Pharmacists at risk of missing out on front-line NHS role

Leadership divisions and fragmented funding arrangements mean that pharmacists could miss out on new plans giving them the chance to treat patients more directly unless the profession can make a coherent case for change, the Nuffield Trust says.

Press release

Published: 10/12/2014

Leadership divisions and fragmented funding arrangements mean that pharmacists could miss out on new plans giving them the chance to treat patients more directly unless the profession can make a coherent case for change, the Nuffield Trust says.

The Nuffield Trust’s report, commissioned by the Royal Pharmaceutical Society (RPS), comes soon after NHS England’s Five Year Forward View opened the door for pharmacists to take on the provision of many more front-line NHS services. The NHS England proposals echo recommendations from last year’s independent RPS commission on pharmacy, which called for pharmacists to shift their focus from dispensing and supplying medicine towards care-giving.

The Nuffield Trust’s research was conducted to examine progress one year since the independent commission’s report. Drawing on interviews with local and national health care leaders and an online questionnaire, it finds that the RPS has taken these recommendations seriously, and that NHS leaders are increasingly considering pharmacists for roles once filled by doctors and nurses, such as giving vaccinations.

But progress towards the idea of pharmacists as care-givers has been less marked:

  • While pharmacists in some areas are already providing patient services like anti-coagulation treatment and flu vaccinations, working in GP surgeries to support people who take many drugs to help manage their long-term health problems, and doing rounds in care homes to ensure safe and appropriate use of medicines, progress is patchy and lacking in scale.
  • At a national level, divisions between different national pharmacy representative groups are preventing the profession making a coherent case to the wider health service.
  • There has been a disappointing lack of progress in shifting the funding arrangements governing pharmacy away from the dispensing and supply of medicines and towards direct patient care.

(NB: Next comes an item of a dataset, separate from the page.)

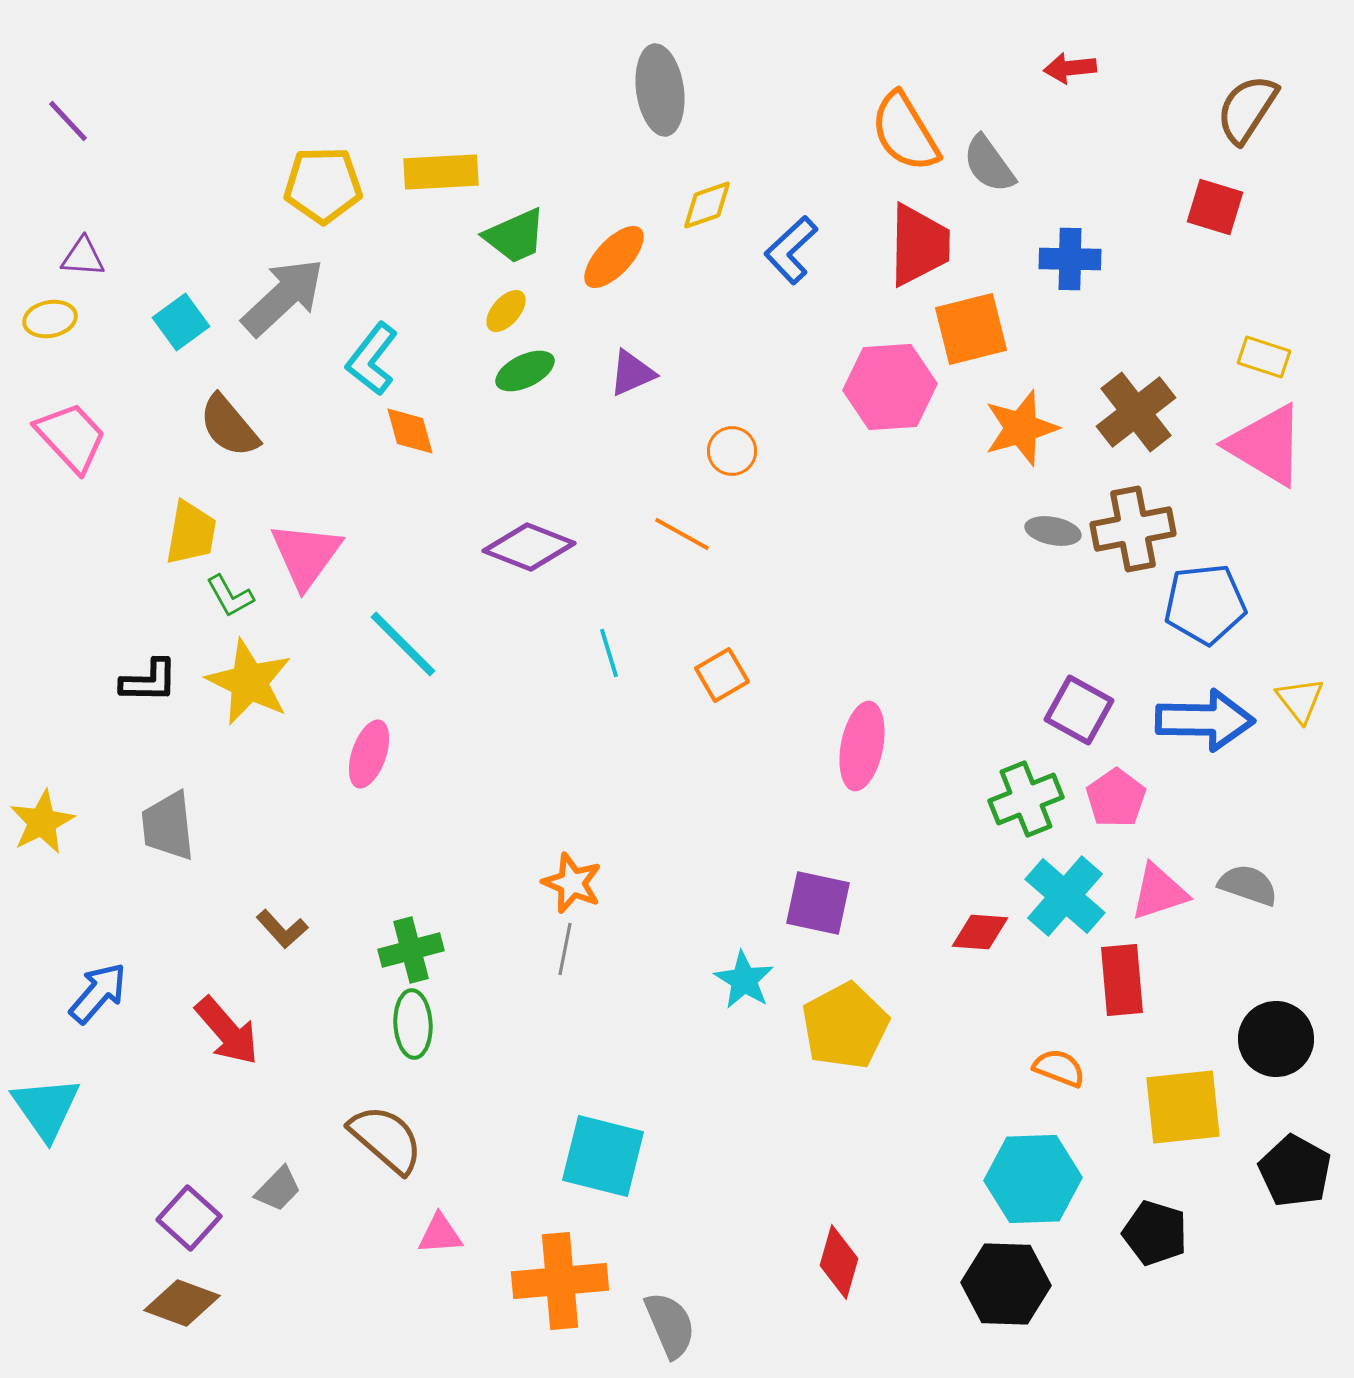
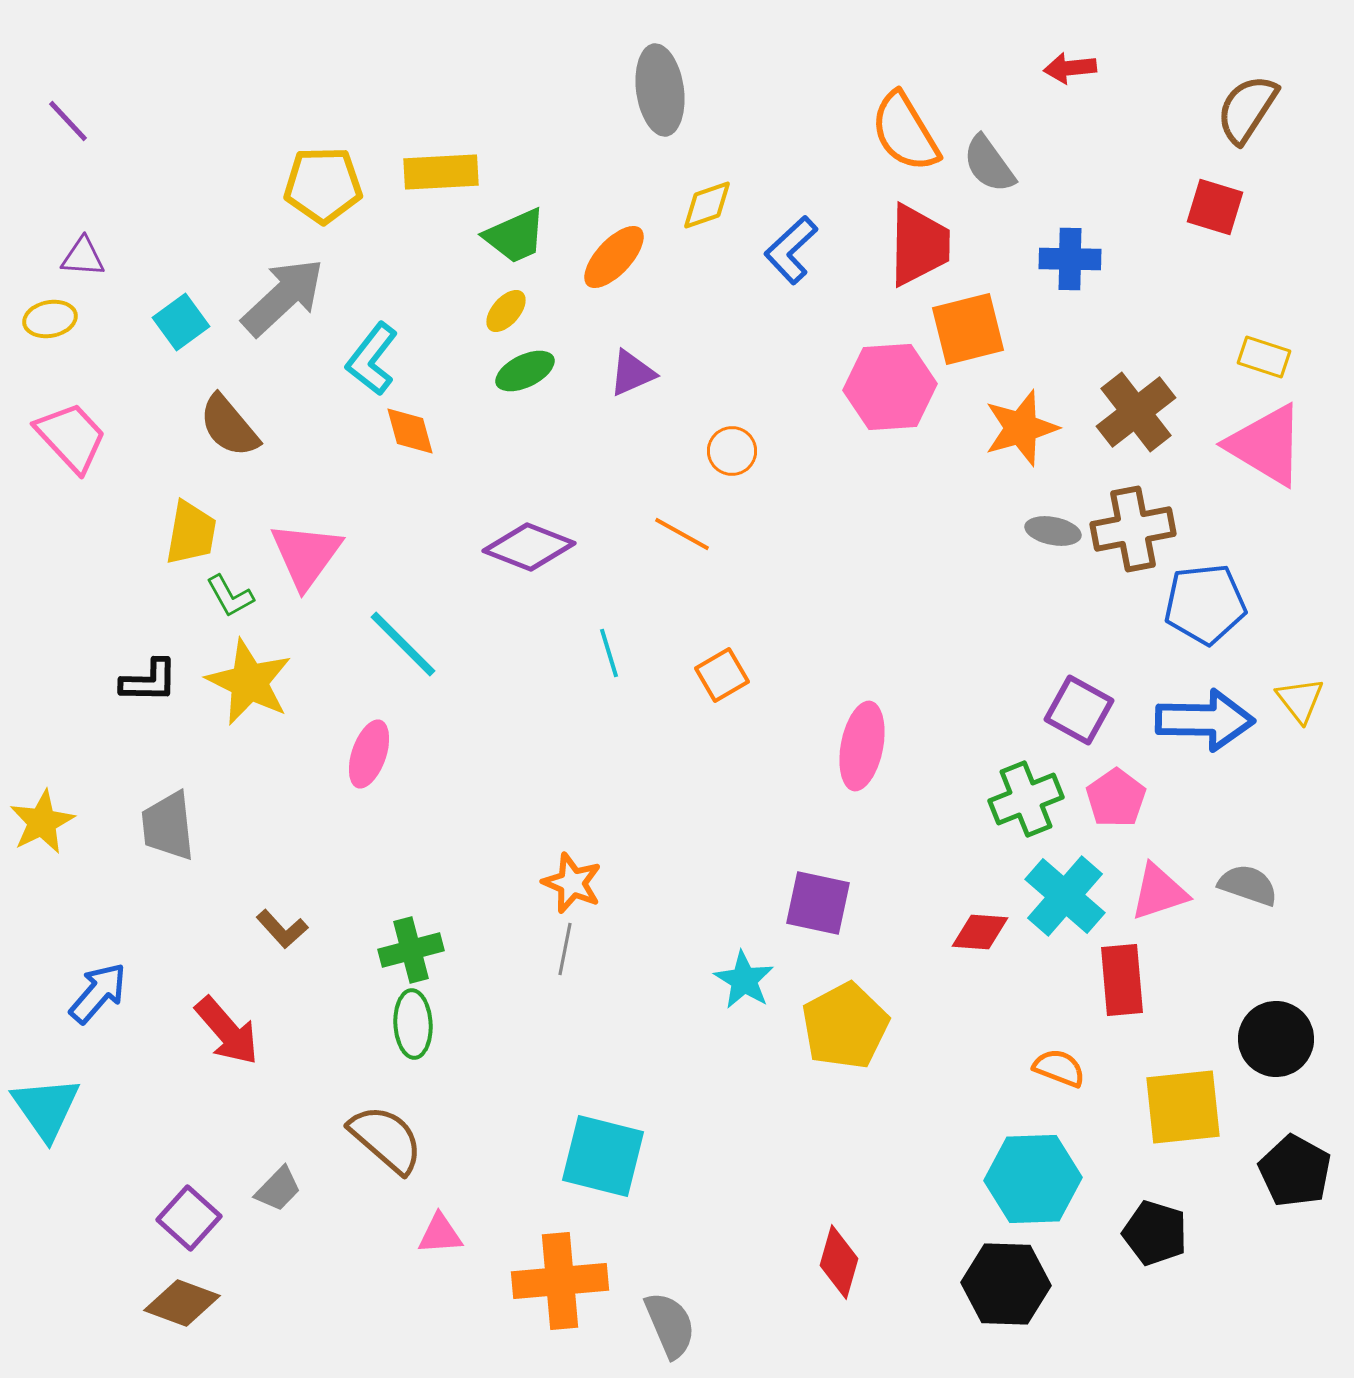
orange square at (971, 329): moved 3 px left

Dr Judith Smith, lead author and Director of Policy at the Nuffield Trust, said:

“The last year has seen some real progress in the way that NHS leaders see pharmacists, as the Five Year Forward View demonstrates. There’s an increasing understanding that pharmacy has a lot to offer an NHS on an urgent hunt for savings, patients looking for easy treatment on the high street for common illnesses, and people needing support to help them manage long-term conditions.

“But we are still not on course for pharmacists to become a care-giving profession in the way they can and should. In most areas, there just hasn’t been a change patients would notice. The leaders of the profession are still not speaking with one voice. And even when they hear what pharmacists have to say, NHS leaders are still not putting words into action through changes to contracts or alternative forms of funding.”

Dr David Branford, Chair of the Royal Pharmaceutical Society said:

“There have been some excellent examples of innovative practice amongst pharmacists since the independent commission reported last year, which should be celebrated. But this momentum needs to snowball fast. It’s not acceptable for patients to be denied the proven improvements to their care that pharmacists can offer, or for the NHS to miss out on the efficiency savings they can bring.

“Making use of pharmacists’ clinical skills in every hospital, every care home and in all community, primary and social care settings would undoubtedly relieve pressure on the rest of the NHS. But this cannot wait for another year: we are calling on commissioners, employers and the wider NHS to work with us to integrate pharmacy fully into the models outlined in the Five Year Forward View.”

As well as calling for pharmacists to rise to the challenge locally, and for leaders to speak with one voice, the report calls on the Department for Health and NHS England to: shift the national community pharmacy contract more towards patient care; ensure that pharmacy can be part of new contracts designed for the models of care set out in the Five Year Forward View; and take other steps to give pharmacists confidence that they mean business about a wider and more patient-focused role.

Notes to editors

  • Now More than Ever was carried out by the Nuffield Trust, commissioned and funded by the Royal Pharmaceutical Society. The report draws on interviews with local and national health care leaders, an on-line survey questionnaire of pharmacy stakeholders, and analysis of policy and media sources. It is available on the Nuffield Trust website.
  • The report reviews progress in pharmacists moving into care-giving roles, a year after the Royal Pharmaceutical Society Commission on New Models of Care Delivered through Pharmacy found that this was crucial to pharmacy’s future, and of great potential benefit to patients. Dr Judith Smith, Director of Policy at the Nuffield Trust, led both projects.
  • Now or Never, the final report of the original Commission, can be seen here on the Royal Pharmaceutical Society website.